Moreover, when it comes to ethnicity in LIC, the significance of the existence of relevant ethnic groups has to be counted. Once ethnicity is the hardcore of the dispute, it is very easy to get outer support by relying on emotional appeal to its neighbors as we see from the Kosovo case. Knowing that the war against external support for targeted government is a critical factor to success in a LIC, the contemporary Kosovo case clearly shows the limit of the US intervention since Russia has decided to supply Milosevic with oil despite the decision of NATO embargo.
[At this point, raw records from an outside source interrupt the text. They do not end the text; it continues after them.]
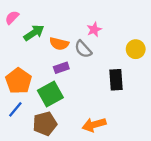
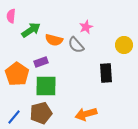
pink semicircle: (12, 17) -> (11, 16), turned -40
purple rectangle: (61, 68) -> (41, 62), moved
green square: (50, 94) -> (46, 86), turned 30
blue line: (15, 109) -> (14, 117), moved

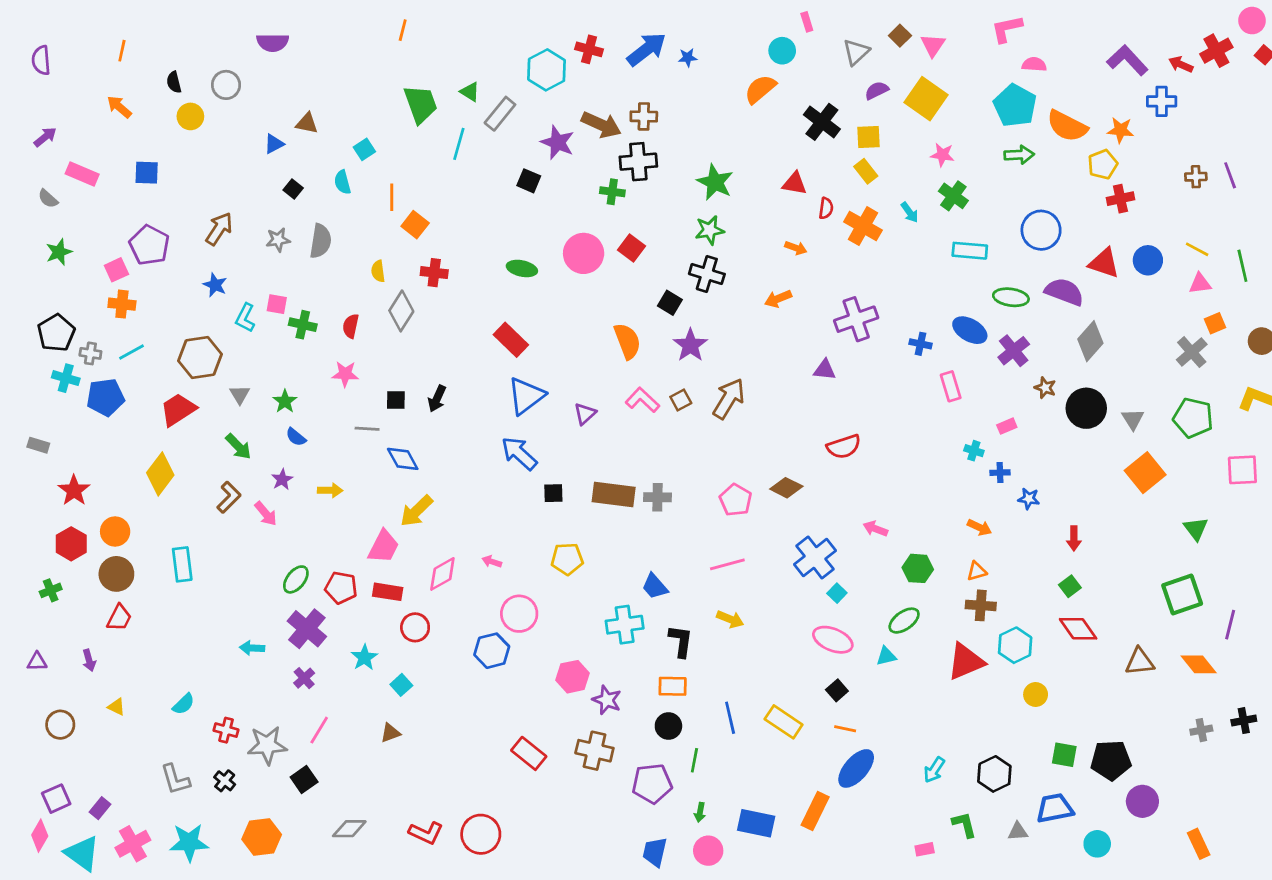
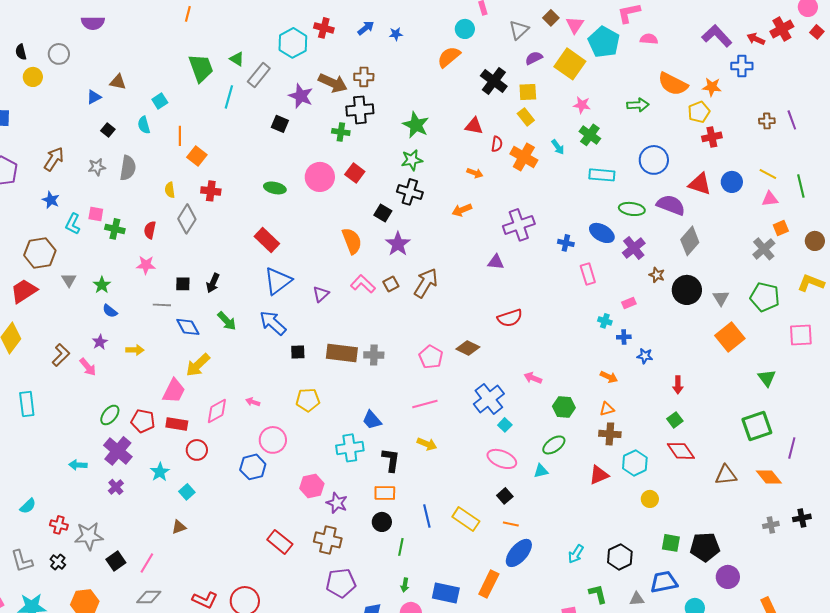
blue arrow: (647, 49) -> (366, 28), size x0.6
cyan pentagon: (1015, 105) -> (604, 42), moved
green arrow: (238, 447) -> (227, 321), moved
red triangle: (966, 662) -> (599, 475), size x0.7
pink line: (319, 730) -> (147, 563), moved
purple pentagon: (652, 784) -> (341, 583), moved

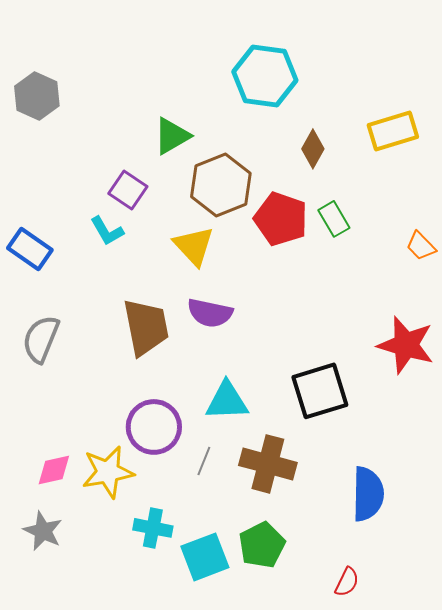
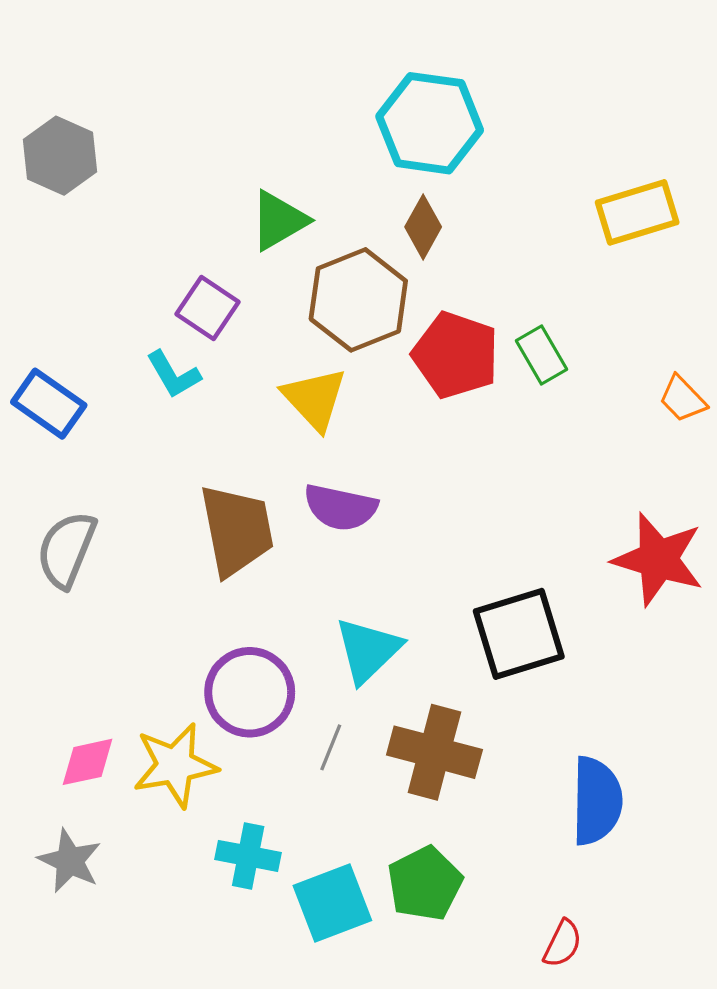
brown diamond: (313, 149) -> (423, 227), moved
cyan triangle: (227, 401) -> (368, 650), turned -42

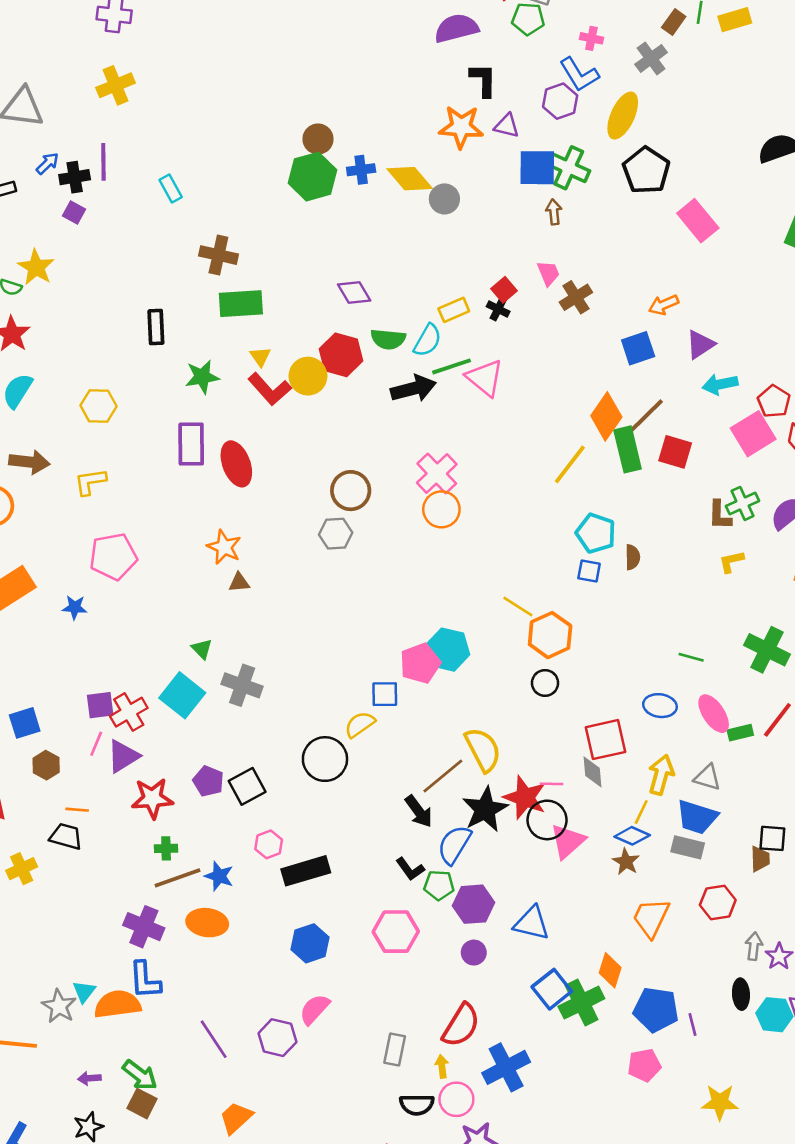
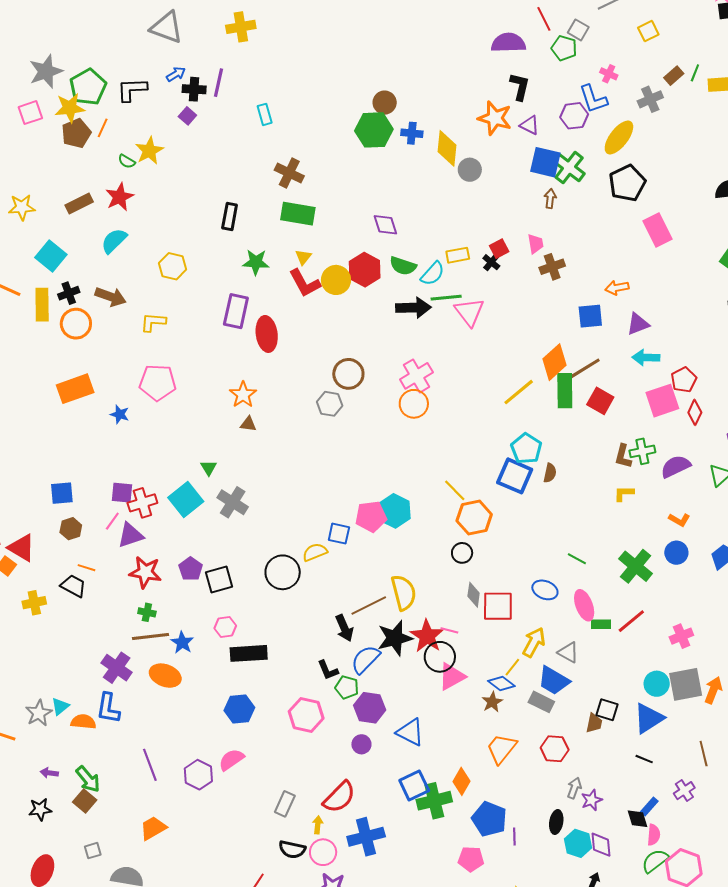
yellow diamond: (410, 179) -> (447, 148), turned 33
blue square: (589, 571) -> (515, 476), size x1.8
gray diamond: (593, 772) -> (474, 595), moved
orange semicircle: (118, 1004) -> (83, 722), size x0.7

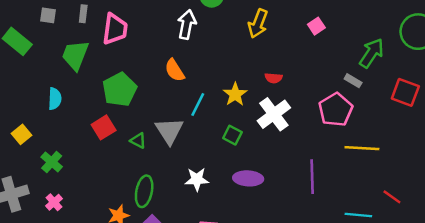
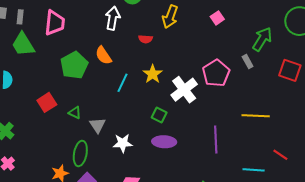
gray rectangle: (83, 14) -> (20, 17), moved
green trapezoid: (75, 55) -> (23, 44), turned -52
red semicircle: (273, 78) -> (145, 39), moved
gray rectangle: (353, 81) -> (248, 62), turned 32
green pentagon: (120, 90) -> (74, 65), moved
pink pentagon: (336, 110) -> (216, 73), moved
gray triangle: (169, 131) -> (98, 125), moved, size x0.7
green square: (232, 135) -> (159, 115), moved

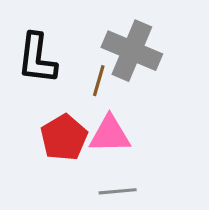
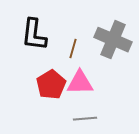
gray cross: (132, 51) -> (113, 40), moved

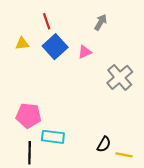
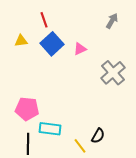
gray arrow: (101, 22) -> (112, 21), moved
yellow line: (124, 155) -> (80, 146), moved, turned 42

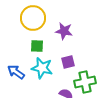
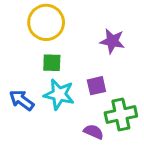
purple star: (64, 31) -> (112, 41), moved

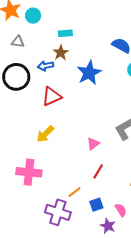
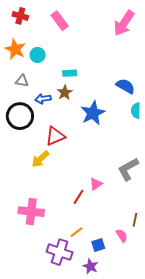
blue arrow: (46, 66) -> (43, 99), moved
yellow arrow: (45, 134) -> (40, 159), moved
red line: (98, 171) -> (79, 197), moved
pink semicircle: (121, 210) -> (122, 236), moved
purple star: (108, 226) -> (90, 266), moved

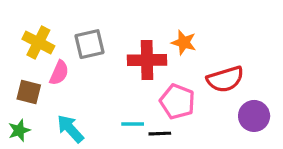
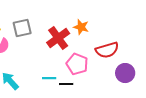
red cross: (147, 60) -> (58, 38), turned -35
4. Involvement of the Weapons of Mass Destruction
The use of Weapons of Mass Destruction (WMD) in the context of terrorism committed by non-state actors is another profound challenge for the US in confronting LIC. After the end of the Cold War, the environment of proliferation of WMD is more in favor of the groups attempting to have them. Nuclear weapons have the recent focus of concern because the breakup of the Soviet Union has created more opportunities for proliferation of nuclear weapons. There have been reported numerous cases of leakage of nuclear materials and personnel. Nuclear leakage problems of the former Soviet Union, mainly of Russia, arise from the loose control over the nuclear materials and facilities. Nuclear materials are being stored in installations that lack proper security, which are located inside a highly unstable country. In addition, given the incentives that wealthy proliferators can offer and the liberalization of travel and emigration from Russia, it would be too much to expect that none of the nuclear scientist and technicians would accept these temptations form potential proliferators. A latest South Korean report shows that a number of scientists from the former Soviet Union have been deeply involved in the recent North Korean multistage missile launch.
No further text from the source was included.